## Exercise details:
Render every entry exactly as it appears.

*** Information shown ***

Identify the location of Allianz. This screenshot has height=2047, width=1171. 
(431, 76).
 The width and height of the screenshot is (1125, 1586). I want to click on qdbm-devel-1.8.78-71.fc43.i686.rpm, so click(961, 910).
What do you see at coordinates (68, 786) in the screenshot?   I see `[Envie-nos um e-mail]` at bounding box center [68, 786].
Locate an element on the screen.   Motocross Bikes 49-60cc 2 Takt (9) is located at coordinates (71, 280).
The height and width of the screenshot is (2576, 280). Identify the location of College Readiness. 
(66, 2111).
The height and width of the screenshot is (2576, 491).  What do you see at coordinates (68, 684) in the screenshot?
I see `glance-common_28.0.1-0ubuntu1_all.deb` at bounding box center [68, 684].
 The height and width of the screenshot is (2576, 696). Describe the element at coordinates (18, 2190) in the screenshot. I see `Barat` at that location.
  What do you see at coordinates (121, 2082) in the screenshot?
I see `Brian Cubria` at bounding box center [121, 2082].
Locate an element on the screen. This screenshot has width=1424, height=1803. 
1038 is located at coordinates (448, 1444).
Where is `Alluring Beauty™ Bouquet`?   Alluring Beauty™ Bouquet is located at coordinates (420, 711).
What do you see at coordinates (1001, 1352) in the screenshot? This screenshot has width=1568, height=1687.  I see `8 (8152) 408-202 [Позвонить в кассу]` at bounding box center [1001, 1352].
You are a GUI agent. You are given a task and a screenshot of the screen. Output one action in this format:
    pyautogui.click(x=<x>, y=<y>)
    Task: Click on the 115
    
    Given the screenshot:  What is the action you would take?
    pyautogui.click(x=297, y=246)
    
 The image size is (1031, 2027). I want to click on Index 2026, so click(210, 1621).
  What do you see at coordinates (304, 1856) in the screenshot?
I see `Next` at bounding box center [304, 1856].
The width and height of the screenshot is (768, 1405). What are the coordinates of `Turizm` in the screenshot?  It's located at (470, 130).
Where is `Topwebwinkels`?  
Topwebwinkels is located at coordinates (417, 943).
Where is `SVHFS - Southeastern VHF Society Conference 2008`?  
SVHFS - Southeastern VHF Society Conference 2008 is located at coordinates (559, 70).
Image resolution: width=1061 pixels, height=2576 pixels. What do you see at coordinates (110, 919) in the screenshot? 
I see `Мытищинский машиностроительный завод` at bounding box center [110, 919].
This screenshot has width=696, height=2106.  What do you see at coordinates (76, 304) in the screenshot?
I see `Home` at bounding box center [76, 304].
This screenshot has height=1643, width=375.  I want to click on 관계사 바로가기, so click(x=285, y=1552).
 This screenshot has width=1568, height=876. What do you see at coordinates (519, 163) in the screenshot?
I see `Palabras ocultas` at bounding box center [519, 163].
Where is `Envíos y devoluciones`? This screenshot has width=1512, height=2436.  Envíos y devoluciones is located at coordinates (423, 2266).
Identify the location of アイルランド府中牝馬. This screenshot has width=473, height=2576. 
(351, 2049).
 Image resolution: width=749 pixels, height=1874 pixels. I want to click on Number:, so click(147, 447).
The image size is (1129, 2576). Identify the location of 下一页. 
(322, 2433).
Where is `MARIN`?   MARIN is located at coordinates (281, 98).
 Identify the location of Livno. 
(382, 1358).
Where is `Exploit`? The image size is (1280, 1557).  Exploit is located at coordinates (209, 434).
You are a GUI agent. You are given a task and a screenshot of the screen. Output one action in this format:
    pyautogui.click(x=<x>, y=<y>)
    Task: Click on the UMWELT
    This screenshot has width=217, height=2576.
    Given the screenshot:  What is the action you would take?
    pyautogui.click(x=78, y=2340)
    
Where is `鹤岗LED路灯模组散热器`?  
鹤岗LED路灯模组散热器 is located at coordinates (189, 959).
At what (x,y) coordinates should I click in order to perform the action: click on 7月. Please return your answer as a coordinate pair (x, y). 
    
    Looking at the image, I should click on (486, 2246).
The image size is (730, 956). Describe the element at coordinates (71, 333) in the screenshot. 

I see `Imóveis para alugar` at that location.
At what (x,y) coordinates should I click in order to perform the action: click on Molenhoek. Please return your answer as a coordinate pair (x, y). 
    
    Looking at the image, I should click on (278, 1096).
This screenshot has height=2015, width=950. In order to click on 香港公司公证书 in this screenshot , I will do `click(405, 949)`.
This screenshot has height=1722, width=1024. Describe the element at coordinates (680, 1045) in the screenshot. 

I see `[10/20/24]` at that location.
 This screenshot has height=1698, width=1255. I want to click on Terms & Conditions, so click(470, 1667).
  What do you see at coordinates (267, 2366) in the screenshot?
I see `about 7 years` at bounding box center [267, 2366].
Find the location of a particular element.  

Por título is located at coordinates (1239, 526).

*** End of Information shown ***

## Expected answer:
Identify the location of Allianz. This screenshot has height=2047, width=1171. 
(431, 76).
 The width and height of the screenshot is (1125, 1586). I want to click on qdbm-devel-1.8.78-71.fc43.i686.rpm, so click(961, 910).
What do you see at coordinates (68, 786) in the screenshot?   I see `[Envie-nos um e-mail]` at bounding box center [68, 786].
Locate an element on the screen.   Motocross Bikes 49-60cc 2 Takt (9) is located at coordinates (71, 280).
The height and width of the screenshot is (2576, 280). Identify the location of College Readiness. 
(66, 2111).
The height and width of the screenshot is (2576, 491).  What do you see at coordinates (68, 684) in the screenshot?
I see `glance-common_28.0.1-0ubuntu1_all.deb` at bounding box center [68, 684].
 The height and width of the screenshot is (2576, 696). Describe the element at coordinates (18, 2190) in the screenshot. I see `Barat` at that location.
  What do you see at coordinates (121, 2082) in the screenshot?
I see `Brian Cubria` at bounding box center [121, 2082].
Locate an element on the screen. This screenshot has width=1424, height=1803. 
1038 is located at coordinates (448, 1444).
Where is `Alluring Beauty™ Bouquet`?   Alluring Beauty™ Bouquet is located at coordinates (420, 711).
What do you see at coordinates (1001, 1352) in the screenshot? This screenshot has width=1568, height=1687.  I see `8 (8152) 408-202 [Позвонить в кассу]` at bounding box center [1001, 1352].
You are a GUI agent. You are given a task and a screenshot of the screen. Output one action in this format:
    pyautogui.click(x=<x>, y=<y>)
    Task: Click on the 115
    
    Given the screenshot:  What is the action you would take?
    pyautogui.click(x=297, y=246)
    
 The image size is (1031, 2027). I want to click on Index 2026, so click(210, 1621).
  What do you see at coordinates (304, 1856) in the screenshot?
I see `Next` at bounding box center [304, 1856].
The width and height of the screenshot is (768, 1405). What are the coordinates of `Turizm` in the screenshot?  It's located at (470, 130).
Where is `Topwebwinkels`?  
Topwebwinkels is located at coordinates (417, 943).
Where is `SVHFS - Southeastern VHF Society Conference 2008`?  
SVHFS - Southeastern VHF Society Conference 2008 is located at coordinates (559, 70).
Image resolution: width=1061 pixels, height=2576 pixels. What do you see at coordinates (110, 919) in the screenshot? 
I see `Мытищинский машиностроительный завод` at bounding box center [110, 919].
This screenshot has width=696, height=2106.  What do you see at coordinates (76, 304) in the screenshot?
I see `Home` at bounding box center [76, 304].
This screenshot has height=1643, width=375.  I want to click on 관계사 바로가기, so click(x=285, y=1552).
 This screenshot has width=1568, height=876. What do you see at coordinates (519, 163) in the screenshot?
I see `Palabras ocultas` at bounding box center [519, 163].
Where is `Envíos y devoluciones`? This screenshot has width=1512, height=2436.  Envíos y devoluciones is located at coordinates (423, 2266).
Identify the location of アイルランド府中牝馬. This screenshot has width=473, height=2576. 
(351, 2049).
 Image resolution: width=749 pixels, height=1874 pixels. I want to click on Number:, so click(147, 447).
The image size is (1129, 2576). Identify the location of 下一页. 
(322, 2433).
Where is `MARIN`?   MARIN is located at coordinates (281, 98).
 Identify the location of Livno. 
(382, 1358).
Where is `Exploit`? The image size is (1280, 1557).  Exploit is located at coordinates (209, 434).
You are a GUI agent. You are given a task and a screenshot of the screen. Output one action in this format:
    pyautogui.click(x=<x>, y=<y>)
    Task: Click on the UMWELT
    This screenshot has width=217, height=2576.
    Given the screenshot:  What is the action you would take?
    pyautogui.click(x=78, y=2340)
    
Where is `鹤岗LED路灯模组散热器`?  
鹤岗LED路灯模组散热器 is located at coordinates (189, 959).
At what (x,y) coordinates should I click in order to perform the action: click on 7月. Please return your answer as a coordinate pair (x, y). 
    
    Looking at the image, I should click on (486, 2246).
The image size is (730, 956). Describe the element at coordinates (71, 333) in the screenshot. 

I see `Imóveis para alugar` at that location.
At what (x,y) coordinates should I click in order to perform the action: click on Molenhoek. Please return your answer as a coordinate pair (x, y). 
    
    Looking at the image, I should click on (278, 1096).
This screenshot has height=2015, width=950. In order to click on 香港公司公证书 in this screenshot , I will do `click(405, 949)`.
This screenshot has height=1722, width=1024. Describe the element at coordinates (680, 1045) in the screenshot. 

I see `[10/20/24]` at that location.
 This screenshot has height=1698, width=1255. I want to click on Terms & Conditions, so click(470, 1667).
  What do you see at coordinates (267, 2366) in the screenshot?
I see `about 7 years` at bounding box center [267, 2366].
Find the location of a particular element.  

Por título is located at coordinates (1239, 526).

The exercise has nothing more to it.